[Top][All Lists]
[Date Prev][Date Next][Thread Prev][Thread Next][Date Index][Thread Index]
Re: [PATCH] Line synchronisation output in comments
From: |
Eric Blake |
Subject: |
Re: [PATCH] Line synchronisation output in comments |
Date: |
Fri, 25 May 2007 17:26:58 +0000 (UTC) |
User-agent: |
Loom/3.14 (http://gmane.org/) |
Sergey Poznyakoff <gray <at> Mirddin.farlep.net> writes:
>
> No, it does not. After thinking its over I came to the another patch,
> attached below (this time it is made against the CVS version). The two
> testcases (my initial one, and the one based on your last posting) are
> provided in the attachements 2 and 3.
Thanks for the continued progress. I don't think your patch quite handles
three-line comments correctly, though (there were some minor inconsistencies
about when line numbers were updated, so that two-lines didn't trigger all the
code paths), so I think my approach below is more reliable. Here's what I'm
checking in to the branch; please give it a whirl so I can feel confident
releasing 1.4.10.
Meanwhile, I have to port it to HEAD. And I would also like to fix the bug
that I uncovered in the interactions between -s and divert (but probably only
on head, as I think it will be pretty invasive for a stable branch). For an
example of the bug, note that "#line 3" is not a preprocessor directive any
more.
$ m4 -s
divert(2)2divert(1)1
dnl
undivert
^D
1
#line 1 "stdin"
2#line 3 "stdin"
It is particularly important to fix the bug on HEAD, since it has the new
syncoutput builtin to worry about. I'm thinking that diversions should
remember the file and line that is in effect when they are created, as well as
the location of the first \n in diverted text; and use this to generate the
first #line directive at the appropriate location in case the diversion is
dumped midline, rather than the current policy of blindly dumping the #line
directive into the diversion. Subsequent #line directives are not a problem;
it is only the first directive per diversion.
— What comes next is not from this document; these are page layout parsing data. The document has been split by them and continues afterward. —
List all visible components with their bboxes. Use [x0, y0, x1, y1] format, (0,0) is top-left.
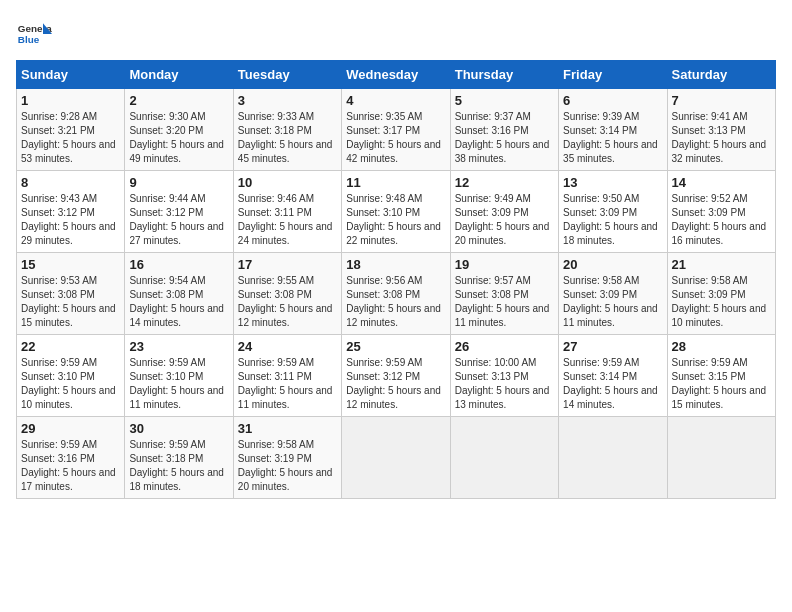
day-number: 13	[563, 175, 662, 190]
day-number: 30	[129, 421, 228, 436]
day-number: 12	[455, 175, 554, 190]
day-info: Sunrise: 9:58 AMSunset: 3:19 PMDaylight:…	[238, 438, 337, 494]
day-number: 9	[129, 175, 228, 190]
calendar-cell: 23Sunrise: 9:59 AMSunset: 3:10 PMDayligh…	[125, 335, 233, 417]
calendar-cell: 8Sunrise: 9:43 AMSunset: 3:12 PMDaylight…	[17, 171, 125, 253]
calendar-cell: 31Sunrise: 9:58 AMSunset: 3:19 PMDayligh…	[233, 417, 341, 499]
calendar-cell	[342, 417, 450, 499]
calendar-cell: 17Sunrise: 9:55 AMSunset: 3:08 PMDayligh…	[233, 253, 341, 335]
column-header-friday: Friday	[559, 61, 667, 89]
day-info: Sunrise: 9:59 AMSunset: 3:12 PMDaylight:…	[346, 356, 445, 412]
day-number: 29	[21, 421, 120, 436]
column-header-thursday: Thursday	[450, 61, 558, 89]
day-number: 14	[672, 175, 771, 190]
day-info: Sunrise: 9:55 AMSunset: 3:08 PMDaylight:…	[238, 274, 337, 330]
day-info: Sunrise: 9:46 AMSunset: 3:11 PMDaylight:…	[238, 192, 337, 248]
calendar-cell: 10Sunrise: 9:46 AMSunset: 3:11 PMDayligh…	[233, 171, 341, 253]
day-number: 27	[563, 339, 662, 354]
day-number: 17	[238, 257, 337, 272]
day-number: 26	[455, 339, 554, 354]
day-number: 1	[21, 93, 120, 108]
logo-icon: General Blue	[16, 16, 52, 52]
day-number: 3	[238, 93, 337, 108]
calendar-cell: 18Sunrise: 9:56 AMSunset: 3:08 PMDayligh…	[342, 253, 450, 335]
calendar-cell: 5Sunrise: 9:37 AMSunset: 3:16 PMDaylight…	[450, 89, 558, 171]
day-number: 10	[238, 175, 337, 190]
day-info: Sunrise: 9:54 AMSunset: 3:08 PMDaylight:…	[129, 274, 228, 330]
calendar-cell: 27Sunrise: 9:59 AMSunset: 3:14 PMDayligh…	[559, 335, 667, 417]
calendar-cell: 22Sunrise: 9:59 AMSunset: 3:10 PMDayligh…	[17, 335, 125, 417]
day-number: 18	[346, 257, 445, 272]
day-info: Sunrise: 9:50 AMSunset: 3:09 PMDaylight:…	[563, 192, 662, 248]
calendar-table: SundayMondayTuesdayWednesdayThursdayFrid…	[16, 60, 776, 499]
calendar-week-5: 29Sunrise: 9:59 AMSunset: 3:16 PMDayligh…	[17, 417, 776, 499]
day-info: Sunrise: 9:28 AMSunset: 3:21 PMDaylight:…	[21, 110, 120, 166]
day-number: 28	[672, 339, 771, 354]
column-header-wednesday: Wednesday	[342, 61, 450, 89]
day-number: 8	[21, 175, 120, 190]
page-header: General Blue	[16, 16, 776, 52]
day-info: Sunrise: 9:33 AMSunset: 3:18 PMDaylight:…	[238, 110, 337, 166]
day-number: 31	[238, 421, 337, 436]
calendar-cell: 19Sunrise: 9:57 AMSunset: 3:08 PMDayligh…	[450, 253, 558, 335]
calendar-cell: 16Sunrise: 9:54 AMSunset: 3:08 PMDayligh…	[125, 253, 233, 335]
day-info: Sunrise: 9:43 AMSunset: 3:12 PMDaylight:…	[21, 192, 120, 248]
day-number: 4	[346, 93, 445, 108]
day-info: Sunrise: 9:44 AMSunset: 3:12 PMDaylight:…	[129, 192, 228, 248]
day-info: Sunrise: 9:37 AMSunset: 3:16 PMDaylight:…	[455, 110, 554, 166]
day-number: 25	[346, 339, 445, 354]
calendar-cell: 29Sunrise: 9:59 AMSunset: 3:16 PMDayligh…	[17, 417, 125, 499]
day-number: 2	[129, 93, 228, 108]
calendar-cell: 13Sunrise: 9:50 AMSunset: 3:09 PMDayligh…	[559, 171, 667, 253]
calendar-cell: 28Sunrise: 9:59 AMSunset: 3:15 PMDayligh…	[667, 335, 775, 417]
calendar-cell: 21Sunrise: 9:58 AMSunset: 3:09 PMDayligh…	[667, 253, 775, 335]
calendar-cell: 2Sunrise: 9:30 AMSunset: 3:20 PMDaylight…	[125, 89, 233, 171]
day-number: 6	[563, 93, 662, 108]
day-info: Sunrise: 9:58 AMSunset: 3:09 PMDaylight:…	[672, 274, 771, 330]
calendar-week-1: 1Sunrise: 9:28 AMSunset: 3:21 PMDaylight…	[17, 89, 776, 171]
calendar-cell: 12Sunrise: 9:49 AMSunset: 3:09 PMDayligh…	[450, 171, 558, 253]
day-info: Sunrise: 9:49 AMSunset: 3:09 PMDaylight:…	[455, 192, 554, 248]
calendar-week-2: 8Sunrise: 9:43 AMSunset: 3:12 PMDaylight…	[17, 171, 776, 253]
day-info: Sunrise: 9:41 AMSunset: 3:13 PMDaylight:…	[672, 110, 771, 166]
day-number: 7	[672, 93, 771, 108]
calendar-week-4: 22Sunrise: 9:59 AMSunset: 3:10 PMDayligh…	[17, 335, 776, 417]
svg-text:Blue: Blue	[18, 34, 40, 45]
day-number: 19	[455, 257, 554, 272]
day-info: Sunrise: 9:59 AMSunset: 3:18 PMDaylight:…	[129, 438, 228, 494]
day-number: 5	[455, 93, 554, 108]
calendar-cell: 4Sunrise: 9:35 AMSunset: 3:17 PMDaylight…	[342, 89, 450, 171]
calendar-cell: 3Sunrise: 9:33 AMSunset: 3:18 PMDaylight…	[233, 89, 341, 171]
day-info: Sunrise: 9:56 AMSunset: 3:08 PMDaylight:…	[346, 274, 445, 330]
calendar-cell: 25Sunrise: 9:59 AMSunset: 3:12 PMDayligh…	[342, 335, 450, 417]
calendar-cell: 14Sunrise: 9:52 AMSunset: 3:09 PMDayligh…	[667, 171, 775, 253]
day-number: 23	[129, 339, 228, 354]
calendar-cell	[450, 417, 558, 499]
calendar-cell: 6Sunrise: 9:39 AMSunset: 3:14 PMDaylight…	[559, 89, 667, 171]
header-row: SundayMondayTuesdayWednesdayThursdayFrid…	[17, 61, 776, 89]
column-header-tuesday: Tuesday	[233, 61, 341, 89]
calendar-cell: 11Sunrise: 9:48 AMSunset: 3:10 PMDayligh…	[342, 171, 450, 253]
day-info: Sunrise: 9:59 AMSunset: 3:10 PMDaylight:…	[21, 356, 120, 412]
calendar-cell	[667, 417, 775, 499]
calendar-week-3: 15Sunrise: 9:53 AMSunset: 3:08 PMDayligh…	[17, 253, 776, 335]
column-header-monday: Monday	[125, 61, 233, 89]
calendar-cell: 15Sunrise: 9:53 AMSunset: 3:08 PMDayligh…	[17, 253, 125, 335]
calendar-cell: 20Sunrise: 9:58 AMSunset: 3:09 PMDayligh…	[559, 253, 667, 335]
calendar-cell: 1Sunrise: 9:28 AMSunset: 3:21 PMDaylight…	[17, 89, 125, 171]
day-info: Sunrise: 9:53 AMSunset: 3:08 PMDaylight:…	[21, 274, 120, 330]
day-info: Sunrise: 9:30 AMSunset: 3:20 PMDaylight:…	[129, 110, 228, 166]
day-info: Sunrise: 9:59 AMSunset: 3:10 PMDaylight:…	[129, 356, 228, 412]
day-info: Sunrise: 9:52 AMSunset: 3:09 PMDaylight:…	[672, 192, 771, 248]
day-number: 22	[21, 339, 120, 354]
day-info: Sunrise: 9:39 AMSunset: 3:14 PMDaylight:…	[563, 110, 662, 166]
calendar-cell: 24Sunrise: 9:59 AMSunset: 3:11 PMDayligh…	[233, 335, 341, 417]
calendar-cell: 7Sunrise: 9:41 AMSunset: 3:13 PMDaylight…	[667, 89, 775, 171]
day-info: Sunrise: 9:59 AMSunset: 3:16 PMDaylight:…	[21, 438, 120, 494]
calendar-cell	[559, 417, 667, 499]
day-number: 24	[238, 339, 337, 354]
day-info: Sunrise: 9:58 AMSunset: 3:09 PMDaylight:…	[563, 274, 662, 330]
day-number: 15	[21, 257, 120, 272]
logo: General Blue	[16, 16, 56, 52]
day-info: Sunrise: 10:00 AMSunset: 3:13 PMDaylight…	[455, 356, 554, 412]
2007-05-25 Eric Blake <address@hidden>
Fix sync line interaction with multiline comments.
* doc/m4.texinfo (Other Incompatibilities): Add example, and
document bug in --syncline/divert interaction.
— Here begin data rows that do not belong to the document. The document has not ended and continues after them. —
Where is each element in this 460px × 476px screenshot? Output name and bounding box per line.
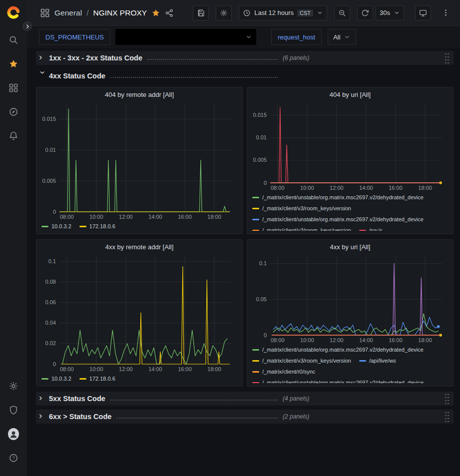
starred-dashboards-icon[interactable]: [8, 58, 19, 69]
refresh-interval-label: 30s: [380, 9, 390, 16]
legend-item[interactable]: /_matrix/client/v3/room_keys/version: [252, 204, 351, 213]
legend-item[interactable]: /_matrix/client/unstable/org.matrix.msc2…: [252, 345, 424, 354]
legend-item[interactable]: /_matrix/client/unstable/org.matrix.msc2…: [252, 215, 424, 224]
legend-swatch-icon: [79, 378, 86, 380]
search-icon[interactable]: [8, 34, 19, 45]
legend-item[interactable]: /_matrix/client/v3/room_keys/version: [252, 356, 351, 365]
panel-title[interactable]: 4xx by uri [All]: [250, 241, 450, 252]
legend-item[interactable]: 172.18.0.6: [79, 222, 115, 231]
row-drag-handle[interactable]: [445, 393, 450, 404]
security-shield-icon[interactable]: [8, 405, 19, 416]
server-admin-gear-icon[interactable]: [8, 381, 19, 392]
favorite-star-icon[interactable]: [151, 8, 160, 17]
svg-text:10:00: 10:00: [300, 185, 314, 191]
tv-mode-button[interactable]: [415, 5, 431, 20]
svg-text:08:00: 08:00: [271, 185, 285, 191]
explore-compass-icon[interactable]: [8, 106, 19, 117]
monitor-icon: [419, 9, 427, 17]
legend-item[interactable]: /_matrix/client/v3/room_keys/version: [252, 226, 351, 231]
svg-text:16:00: 16:00: [389, 337, 403, 343]
legend-label: /_matrix/client/v3/room_keys/version: [262, 356, 351, 365]
legend-swatch-icon: [359, 360, 366, 362]
svg-text:14:00: 14:00: [148, 366, 162, 372]
expand-sidebar-button[interactable]: [22, 21, 32, 31]
legend-label: /_matrix/client/unstable/org.matrix.msc2…: [262, 215, 424, 224]
panel-title[interactable]: 404 by remote addr [All]: [39, 88, 239, 100]
svg-text:0: 0: [53, 361, 56, 367]
legend-item[interactable]: 10.0.3.2: [41, 374, 71, 383]
timeseries-chart[interactable]: 00.0050.010.01508:0010:0012:0014:0016:00…: [39, 100, 239, 221]
time-range-label: Last 12 hours: [254, 9, 294, 16]
legend-item[interactable]: /_matrix/client/r0/sync: [252, 367, 315, 376]
legend-item[interactable]: /_matrix/client/unstable/org.matrix.msc2…: [252, 193, 424, 202]
panel-title[interactable]: 4xx by remote addr [All]: [39, 241, 239, 252]
panel-404-by-remote-addr: 404 by remote addr [All] 00.0050.010.015…: [36, 87, 243, 234]
row-header-5xx[interactable]: › 5xx Status Code (4 panels): [36, 392, 454, 406]
svg-text:0: 0: [264, 180, 267, 186]
svg-text:08:00: 08:00: [271, 337, 285, 343]
svg-text:18:00: 18:00: [207, 214, 221, 220]
refresh-interval-dropdown[interactable]: 30s: [376, 5, 404, 20]
save-icon: [197, 9, 205, 17]
dashboard-settings-button[interactable]: [216, 5, 232, 20]
dashboard-squares-icon: [40, 8, 50, 18]
svg-text:14:00: 14:00: [148, 214, 162, 220]
variable-label-ds-prometheus[interactable]: DS_PROMETHEUS: [39, 29, 110, 45]
panel-title[interactable]: 404 by uri [All]: [250, 88, 450, 100]
svg-text:0.1: 0.1: [48, 258, 56, 264]
topbar: General / NGINX PROXY Last 12 hours CST …: [27, 0, 460, 26]
more-options-kebab[interactable]: [438, 5, 453, 20]
legend-item[interactable]: /_matrix/client/unstable/org.matrix.msc2…: [252, 378, 424, 383]
legend-item[interactable]: /sw.js: [359, 226, 383, 231]
dashboards-icon[interactable]: [8, 82, 19, 93]
row-drag-handle[interactable]: [445, 411, 450, 422]
legend-label: /_matrix/client/unstable/org.matrix.msc2…: [262, 345, 424, 354]
refresh-button[interactable]: [357, 5, 373, 20]
help-icon[interactable]: ?: [8, 453, 19, 464]
user-avatar[interactable]: [8, 429, 19, 440]
chevron-right-icon: ›: [39, 412, 47, 420]
svg-text:14:00: 14:00: [359, 337, 373, 343]
request-host-value: All: [333, 33, 340, 41]
dotted-leader: [147, 59, 278, 60]
variable-label-request-host[interactable]: request_host: [271, 29, 322, 45]
chevron-right-icon: ›: [39, 394, 47, 402]
row-panel-count: (4 panels): [283, 395, 309, 402]
legend-item[interactable]: 172.18.0.6: [79, 374, 115, 383]
legend-label: /_matrix/client/v3/room_keys/version: [262, 204, 351, 213]
panel-legend: 10.0.3.2172.18.0.6: [39, 221, 239, 231]
panel-legend: /_matrix/client/unstable/org.matrix.msc2…: [250, 344, 450, 383]
variable-value-ds-prometheus[interactable]: [115, 29, 256, 45]
row-header-4xx[interactable]: › 4xx Status Code: [36, 69, 454, 83]
svg-text:10:00: 10:00: [89, 366, 103, 372]
row-header-6xx[interactable]: › 6xx > Status Code (2 panels): [36, 410, 454, 424]
svg-text:0.01: 0.01: [45, 147, 56, 153]
time-range-picker[interactable]: Last 12 hours CST: [239, 5, 327, 20]
grafana-logo-icon[interactable]: [6, 5, 21, 20]
variable-value-request-host[interactable]: All: [328, 29, 356, 45]
dashboard-variables-row: DS_PROMETHEUS request_host All: [27, 26, 460, 48]
save-dashboard-button[interactable]: [193, 5, 209, 20]
breadcrumb-folder[interactable]: General: [54, 8, 82, 17]
share-icon[interactable]: [165, 8, 174, 17]
zoom-out-button[interactable]: [334, 5, 350, 20]
dotted-leader: [110, 400, 278, 401]
timeseries-chart[interactable]: 00.0050.010.01508:0010:0012:0014:0016:00…: [250, 100, 450, 192]
timeseries-chart[interactable]: 00.050.108:0010:0012:0014:0016:0018:00: [250, 252, 450, 344]
svg-text:0.05: 0.05: [256, 296, 267, 302]
dashboard-title[interactable]: NGINX PROXY: [93, 8, 147, 17]
row-header-1xx-3xx-2xx[interactable]: › 1xx - 3xx - 2xx Status Code (6 panels): [36, 51, 454, 65]
row-drag-handle[interactable]: [445, 52, 450, 63]
dotted-leader: [116, 418, 278, 419]
sidebar: ?: [0, 0, 27, 476]
legend-item[interactable]: 10.0.3.2: [41, 222, 71, 231]
timeseries-plot: 00.020.040.060.080.108:0010:0012:0014:00…: [39, 252, 239, 373]
svg-text:12:00: 12:00: [119, 366, 133, 372]
legend-swatch-icon: [41, 226, 48, 227]
svg-text:12:00: 12:00: [330, 337, 344, 343]
alerting-bell-icon[interactable]: [8, 130, 19, 141]
timeseries-chart[interactable]: 00.020.040.060.080.108:0010:0012:0014:00…: [39, 252, 239, 373]
panels-grid: 404 by remote addr [All] 00.0050.010.015…: [36, 87, 454, 387]
legend-item[interactable]: /api/live/ws: [359, 356, 396, 365]
legend-label: 10.0.3.2: [51, 222, 71, 231]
(Preprocessor features): Augment test.
* src/m4.h (output_text): Export.
(shipout_text, next_token): Add parameter.
* src/freeze.c (reload_frozen_state): Don't interfere with
synclines when reloading state.
* src/output.c (output_text): Export.
(shipout_text): Take new parameter for start line of token.
Output at most one syncline per token.
* src/input.c (next_token): Report line where multiline tokens
start.
* src/macro.c (expand_input, expand_token, expand_argument):
Adjust callers so that line is passed from input to output.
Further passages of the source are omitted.